Mike Birbiglia isn’t a movie star, but he’s incredibly likable, and incredibly talented at timing his tales. I think I loved his car soliloquies the most, indie-movie as they were, because they showed off his true comedian self, a dude who makes light of the darkest points in his life.


I’ve been listening to other comedy podcasts

Several short days ago, I wrote about my love-hate relationship with The Nerdist podcast and, specifically, with Chris Hardwick as its loudmouthed host. I’m happy and Emersonially proud to state that I have changed my mind. Well, sort of. The point is that The Nerdist is now my favorite comedy podcast. I love Matt, Jonah, and Chris, and I will continue to listen—and potentially be their only female and/or twentysomething listener. Dig it.

Why this change of heart? It’s simple, really. Comparatively speaking, Chris Hardwick is the most fair and balanced comedy podcast host I’ve listened to thus far. I realize I’m not a longtime podcast listener, so there’s a really good chance that I don’t know what I’m talking about. But his arrogance, while overbearing at times, is also part of his charm, and his nerdiness more than makes up for it. The other thing I like about him is how transparent he is about his past alcoholism—he is an open book, and that’s something to respect. Even more awesome is where he draws the line, which is at misogyny. He’s a dude who loves sick jokes but loves women even more, and his comedy reflects that.

Marc Maron and Jimmy Pardo, on the other hand, make me want to punch my newly purchased iPod. The only reason I listen to them is because of the incredible guests they manage to score, despite their rude, disgusting, egomaniacal schticks. Maron is less offensive than Pardo; at least Maron shuts up and lets his guests talk (after a 10-minute, unfunny rant at the beginning of each podcast episode). But Jimmy Pardo is really the worst. He loves the sound of his own voice so much that he’ll fill dead air on the podcast with his nasally “uhhhh” as he’s trying to come up with something inevitably stupid to say. I wish he’d close up shop and let his sidekick do more of the talking. Oh, and maybe let his guests get a word in edgewise, too.

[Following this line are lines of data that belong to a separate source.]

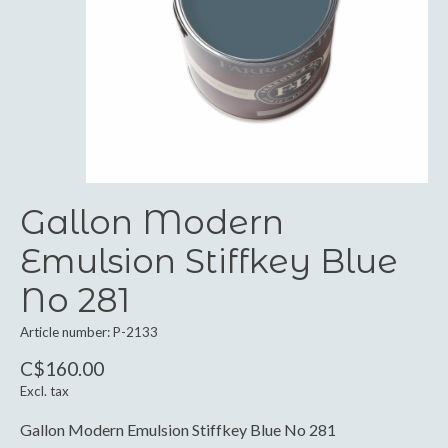
Gallon Modern
Emulsion Stiffkey Blue
No 281
Article number: P-2133
C$160.00
Excl. tax
Gallon Modern Emulsion Stiffkey Blue No 281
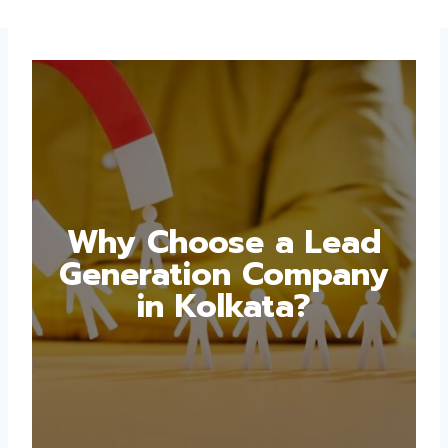
Why Choose a Lead
Generation Company
in Kolkata?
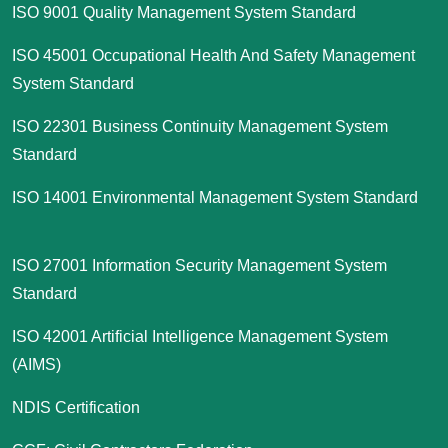
ISO 9001 Quality Management System Standard
ISO 45001 Occupational Health And Safety Management
System Standard
ISO 22301 Business Continuity Management System
Standard
ISO 14001 Environmental Management System Standard
ISO 27001 Information Security Management System
Standard
ISO 42001 Artificial Intelligence Management System
(AIMS)
NDIS Certification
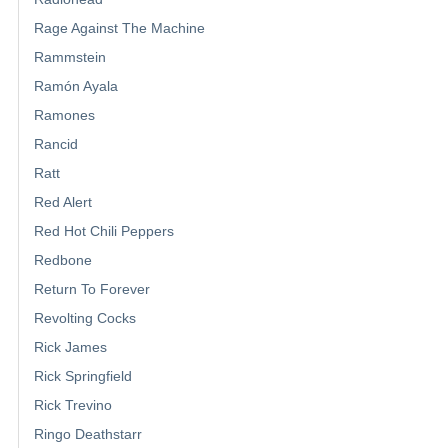
Rage Against The Machine
Rammstein
Ramón Ayala
Ramones
Rancid
Ratt
Red Alert
Red Hot Chili Peppers
Redbone
Return To Forever
Revolting Cocks
Rick James
Rick Springfield
Rick Trevino
Ringo Deathstarr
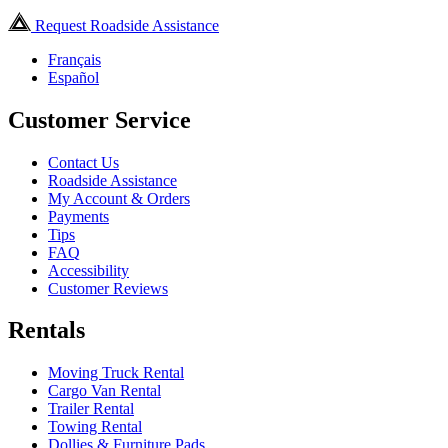
Request Roadside Assistance
Français
Español
Customer Service
Contact Us
Roadside Assistance
My Account & Orders
Payments
Tips
FAQ
Accessibility
Customer Reviews
Rentals
Moving Truck Rental
Cargo Van Rental
Trailer Rental
Towing Rental
Dollies & Furniture Pads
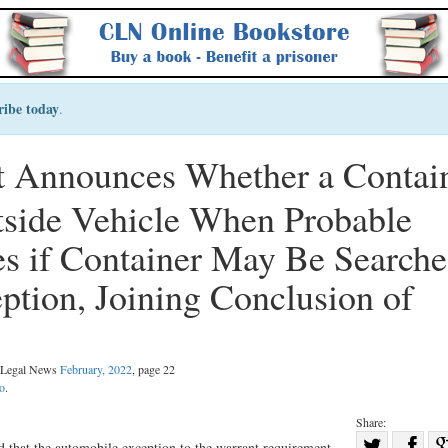
ribe today
.
 Announces Whether a Contai
utside Vehicle When Probable
s if Container May Be Search
tion, Joining Conclusion of
l Legal News
February, 2022
, page 22
o
.
Share:
Sha
ld that the automobile exception to the warrant requirement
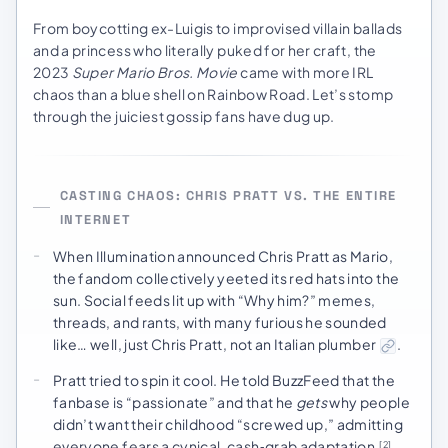
From boycotting ex-Luigis to improvised villain ballads
and a princess who literally puked for her craft, the
2023
Super Mario Bros. Movie
came with more IRL
chaos than a blue shell on Rainbow Road. Let’s stomp
through the juiciest gossip fans have dug up.
CASTING CHAOS: CHRIS PRATT VS. THE ENTIRE
INTERNET
When Illumination announced Chris Pratt as Mario,
the fandom collectively yeeted its red hats into the
sun. Social feeds lit up with “Why him?” memes,
threads, and rants, with many furious he sounded
like… well, just Chris Pratt, not an Italian plumber
.
Pratt tried to spin it cool. He told BuzzFeed that the
fanbase is “passionate” and that he
gets
why people
didn’t want their childhood “screwed up,” admitting
everyone fears a cynical, cash‑grab adaptation
.
[2]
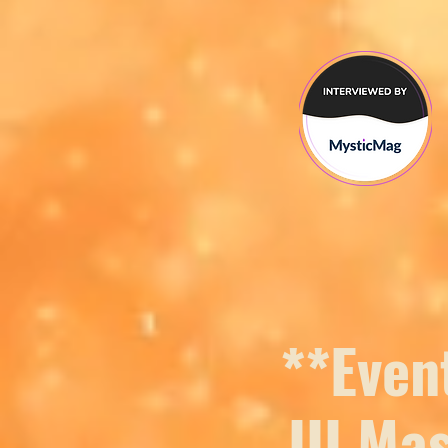
**Even
III Ma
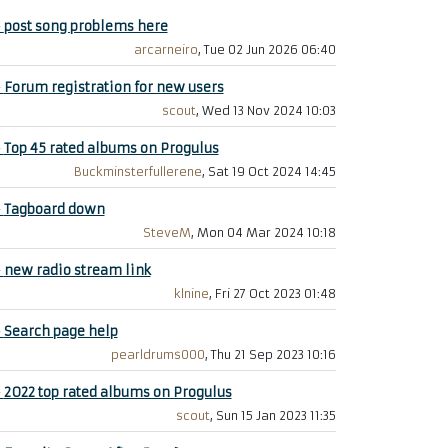
+
post song problems here
arcarneiro
, Tue 02 Jun 2026 06:40
+
Forum registration for new users
scout
, Wed 13 Nov 2024 10:03
+
Top 45 rated albums on Progulus
Buckminsterfullerene
, Sat 19 Oct 2024 14:45
+
Tagboard down
SteveM
, Mon 04 Mar 2024 10:18
+
new radio stream link
klnine
, Fri 27 Oct 2023 01:48
+
Search page help
pearldrums000
, Thu 21 Sep 2023 10:16
+
2022 top rated albums on Progulus
scout
, Sun 15 Jan 2023 11:35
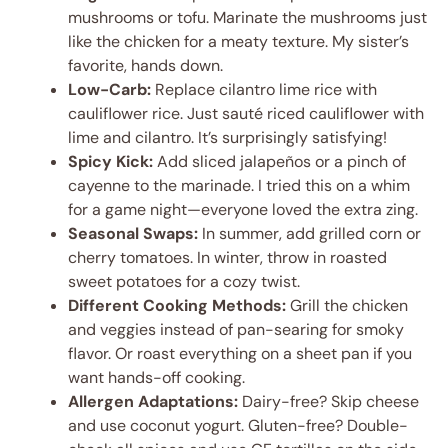
mushrooms or tofu. Marinate the mushrooms just
like the chicken for a meaty texture. My sister’s
favorite, hands down.
Low-Carb:
Replace cilantro lime rice with
cauliflower rice. Just sauté riced cauliflower with
lime and cilantro. It’s surprisingly satisfying!
Spicy Kick:
Add sliced jalapeños or a pinch of
cayenne to the marinade. I tried this on a whim
for a game night—everyone loved the extra zing.
Seasonal Swaps:
In summer, add grilled corn or
cherry tomatoes. In winter, throw in roasted
sweet potatoes for a cozy twist.
Different Cooking Methods:
Grill the chicken
and veggies instead of pan-searing for smoky
flavor. Or roast everything on a sheet pan if you
want hands-off cooking.
Allergen Adaptations:
Dairy-free? Skip cheese
and use coconut yogurt. Gluten-free? Double-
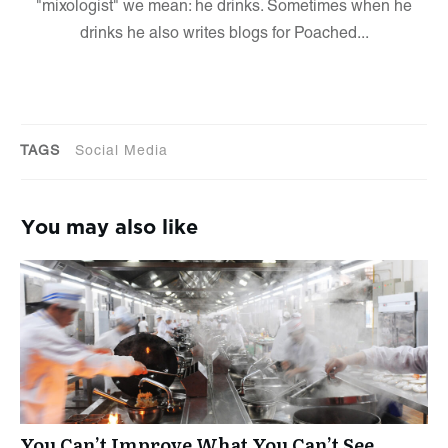
"mixologist" we mean: he drinks. Sometimes when he
drinks he also writes blogs for Poached...
TAGS
Social Media
You may also like
You Can’t Improve What You Can’t See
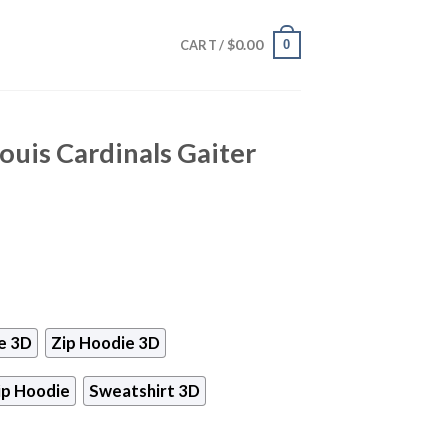
$
0.00
0
CART /
ouis Cardinals Gaiter
e 3D
Zip Hoodie 3D
ip Hoodie
Sweatshirt 3D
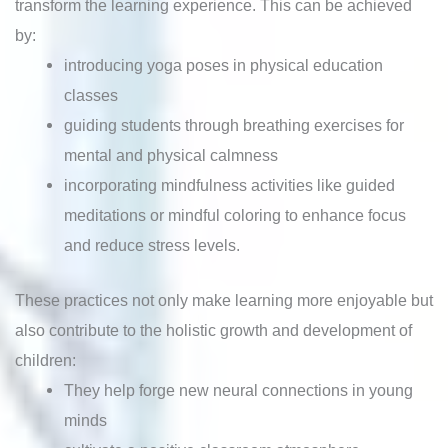
transform the learning experience. This can be achieved
by:
introducing yoga poses in physical education
classes
guiding students through breathing exercises for
mental and physical calmness
incorporating mindfulness activities like guided
meditations or mindful coloring to enhance focus
and reduce stress levels.
These practices not only make learning more enjoyable but
also contribute to the holistic growth and development of
children:
They help forge new neural connections in young
minds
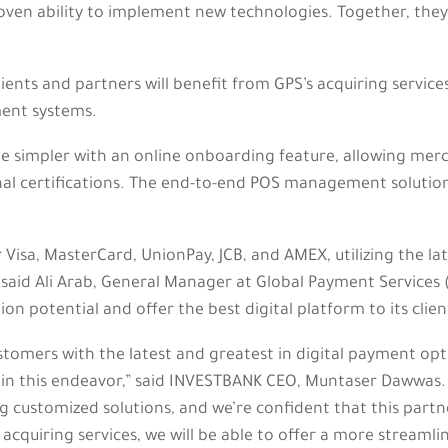
ven ability to implement new technologies. Together, they wi
clients and partners will benefit from GPS’s acquiring servi
ent systems.
 simpler with an online onboarding feature, allowing merc
nal certifications. The end-to-end POS management solution
r Visa, MasterCard, UnionPay, JCB, and AMEX, utilizing the l
” said Ali Arab, General Manager at Global Payment Services 
on potential and offer the best digital platform to its clien
tomers with the latest and greatest in digital payment opt
 in this endeavor,” said INVESTBANK CEO, Muntaser Dawwas. 
ustomized solutions, and we’re confident that this partnershi
 acquiring services, we will be able to offer a more strea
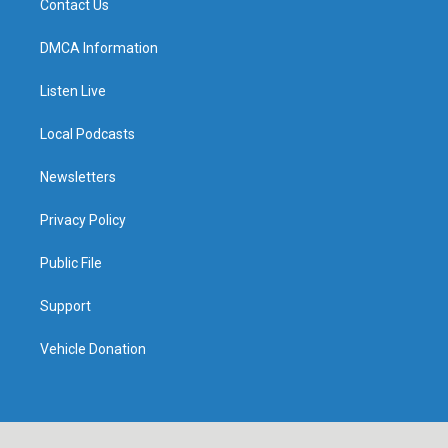
Contact Us
DMCA Information
Listen Live
Local Podcasts
Newsletters
Privacy Policy
Public File
Support
Vehicle Donation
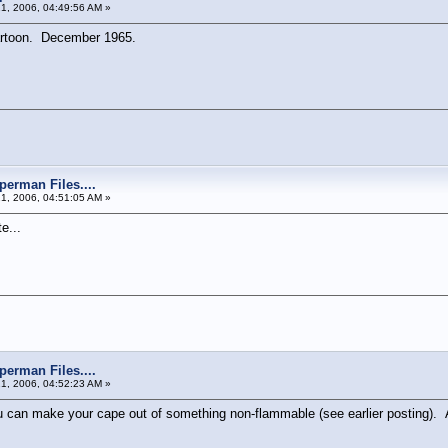
21, 2006, 04:49:56 AM »
artoon. December 1965.
perman Files....
21, 2006, 04:51:05 AM »
e...
perman Files....
21, 2006, 04:52:23 AM »
ou can make your cape out of something non-flammable (see earlier posting). A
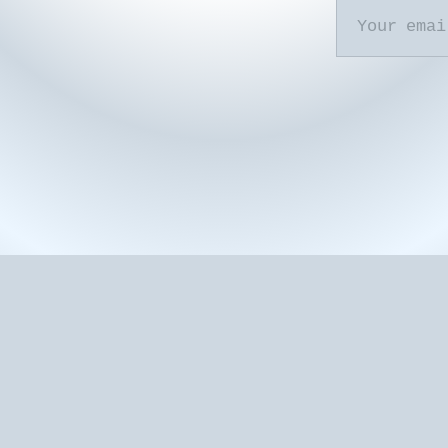
Your email...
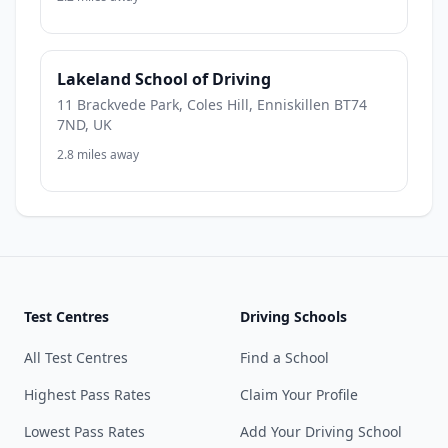
Lakeland School of Driving
11 Brackvede Park, Coles Hill, Enniskillen BT74
7ND, UK
2.8 miles away
Test Centres
Driving Schools
All Test Centres
Find a School
Highest Pass Rates
Claim Your Profile
Lowest Pass Rates
Add Your Driving School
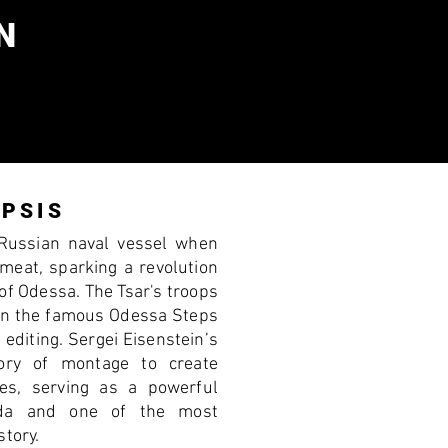
N
PSIS
Russian naval vessel when
 meat, sparking a revolution
 of Odessa. The Tsar's troops
 on the famous Odessa Steps
 editing. Sergei Eisenstein’s
ory of montage to create
ses, serving as a powerful
nda and one of the most
story.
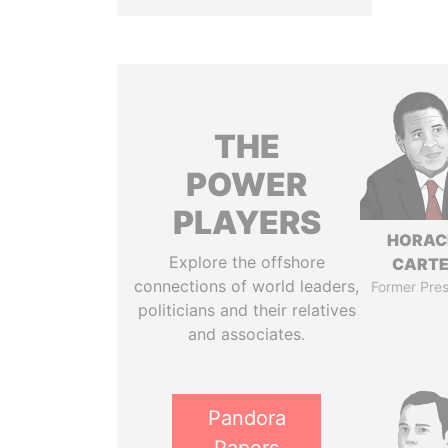
THE
POWER
PLAYERS
HORAC
Explore the offshore
CART
connections of world leaders,
Former Pres
politicians and their relatives
and associates.
Pandora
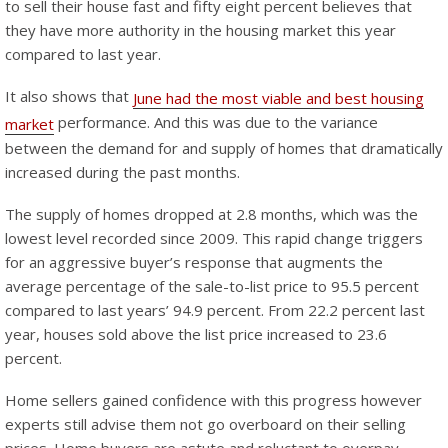
to sell their house fast and fifty eight percent believes that
they have more authority in the housing market this year
compared to last year.
It also shows that
June had the most viable and best housing
performance. And this was due to the variance
market
between the demand for and supply of homes that dramatically
increased during the past months.
The supply of homes dropped at 2.8 months, which was the
lowest level recorded since 2009. This rapid change triggers
for an aggressive buyer’s response that augments the
average percentage of the sale-to-list price to 95.5 percent
compared to last years’ 94.9 percent. From 22.2 percent last
year, houses sold above the list price increased to 23.6
percent.
Home sellers gained confidence with this progress however
experts still advise them not go overboard on their selling
prices. Home buyers are astute and reluctant to overpay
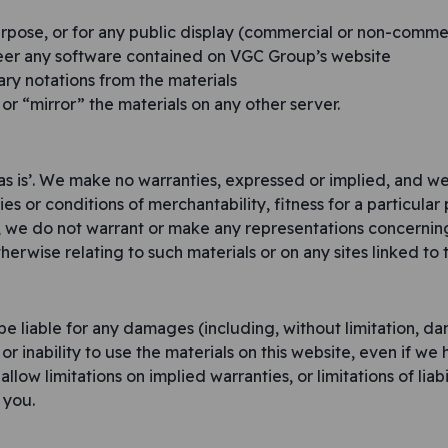
rpose, or for any public display (commercial or non-comme
eer any software contained on VGC Group’s website
ry notations from the materials
 or “mirror” the materials on any other server.
as is’. We make no warranties, expressed or implied, and we
ies or conditions of merchantability, fitness for a particula
r, we do not warrant or make any representations concerning t
herwise relating to such materials or on any sites linked to th
be liable for any damages (including, without limitation, dam
 or inability to use the materials on this website, even if we
ow limitations on implied warranties, or limitations of liabi
 you.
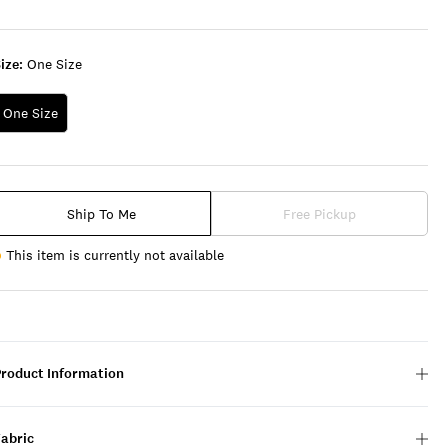
ize:
One Size
One Size
Ship To Me
Free Pickup
This item is currently not available
Product Information
Fabric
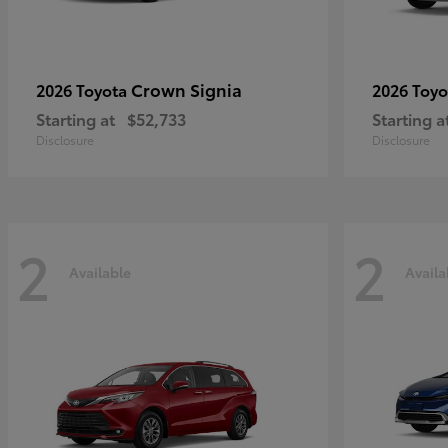
Crown Signia
2026 Toyota
2026 Toy
Starting at
$52,733
Starting a
Disclosure
Disclosure
2
2
Available
Availa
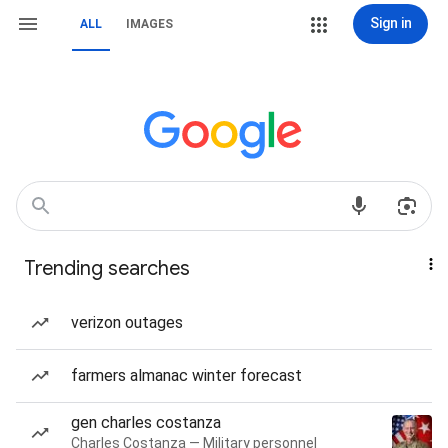
Sign in
ALL
IMAGES
Trending searches
verizon outages
farmers almanac winter forecast
gen charles costanza
Charles Costanza — Military personnel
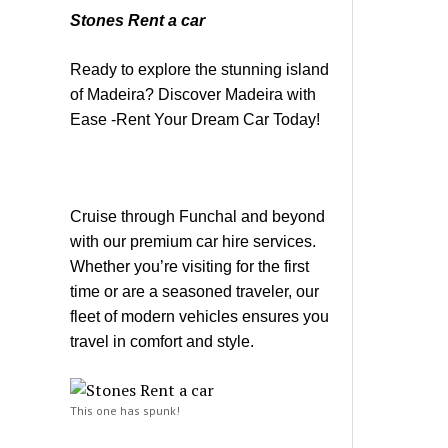
Stones Rent a car
Ready to explore the stunning island
of Madeira? Discover Madeira with
Ease -Rent Your Dream Car Today!
Cruise through Funchal and beyond
with our premium car hire services.
Whether you’re visiting for the first
time or are a seasoned traveler, our
fleet of modern vehicles ensures you
travel in comfort and style.
This one has spunk!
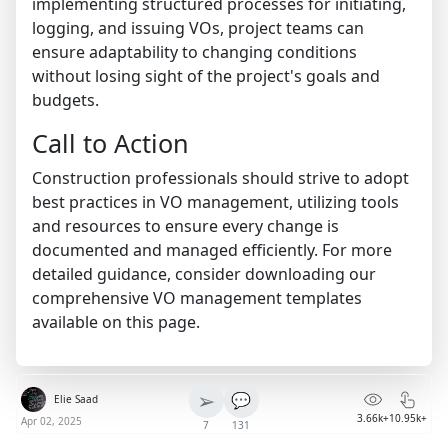
implementing structured processes for initiating,
logging, and issuing VOs, project teams can
ensure adaptability to changing conditions
without losing sight of the project's goals and
budgets.
Call to Action
Construction professionals should strive to adopt
best practices in VO management, utilizing tools
and resources to ensure every change is
documented and managed efficiently. For more
detailed guidance, consider downloading our
comprehensive VO management templates
available on this page.
➢
💬
Elie Saad
3.66k+
10.95k+
Apr 02, 2025
7
131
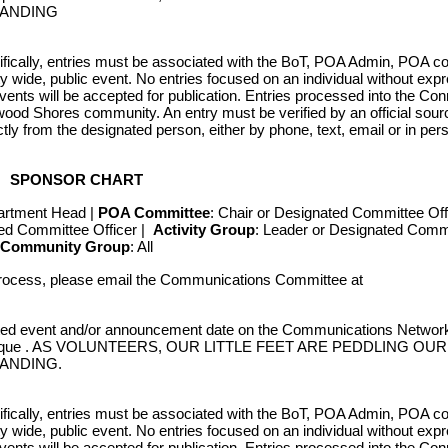
TANDING
fically, entries must be associated with the BoT, POA Admin, POA c
wide, public event. No entries focused on an individual without exp
ts will be accepted for publication. Entries processed into the Con
wood Shores community. An entry must be verified by an official sourc
ctly from the designated person, either by phone, text, email or in pe
nfigured based on the Trinity County Apprai
SPONSOR CHART
unt is provided for each officially recorde
artment Head |
POA Committee
: Chair or Designated Committee Off
ted Committee Officer |
Activity Group
: Leader or Designated Comm
e requested thru the Owner Account Request 
Community Group
: All
rocess, please email the Communications Committee at
ected event and/or announcement date on the Communications Network 
 communique . AS VOLUNTEERS, OUR LITTLE FEET ARE PEDDLING O
TANDING.
fically, entries must be associated with the BoT, POA Admin, POA c
wide, public event. No entries focused on an individual without exp
ts will be accepted for publication. Entries processed into the Con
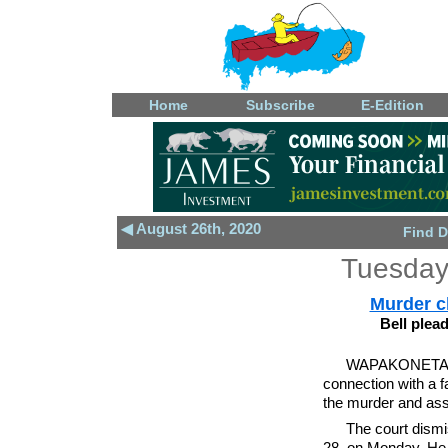
Home
Subscribe
E-Edition
◀ August 26th, 2020
Find D
Tuesday
Murder c
Bell plea
WAPAKONETA - 
connection with a f
the murder and ass
The court dismi
28, on Monday. He 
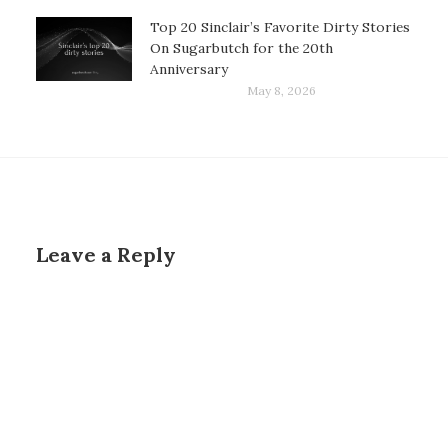
Top 20 Sinclair’s Favorite Dirty Stories
On Sugarbutch for the 20th
Anniversary
May 8, 2026
Leave a Reply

I’ve also been listening to Pop My Culture, per the recommendation of Nathan Fillion on the Nerdist podcast, and Doug Loves Movies. I have to say that Pop My Culture is generally pleasant, with its random questions and lighthearted theme, but Cole Stratton can sometimes take on Chris Hardwick’s know-it-all stance and it grates on me. Vanessa Ragland, on the other hand, is delightful. Generally, though, I enjoy this podcast because it’s endlessly creative, and it seems like the guests are having a nice time shooting the shit. Doug Loves Movies is hilarious, and I’d love to attend a live taping of it at some point. Doug Benson gathers 3-5 celebrities in a room, plays the Leonard Maltin game with them (a quiz show of his own making), and lets them run wild. The Swardson/Kroll/Hardwick episode is hysterical. Just saying.

So there you have it, folks. I’ve made the foray into podcasting, and this is what I have to say for myself. What say ye?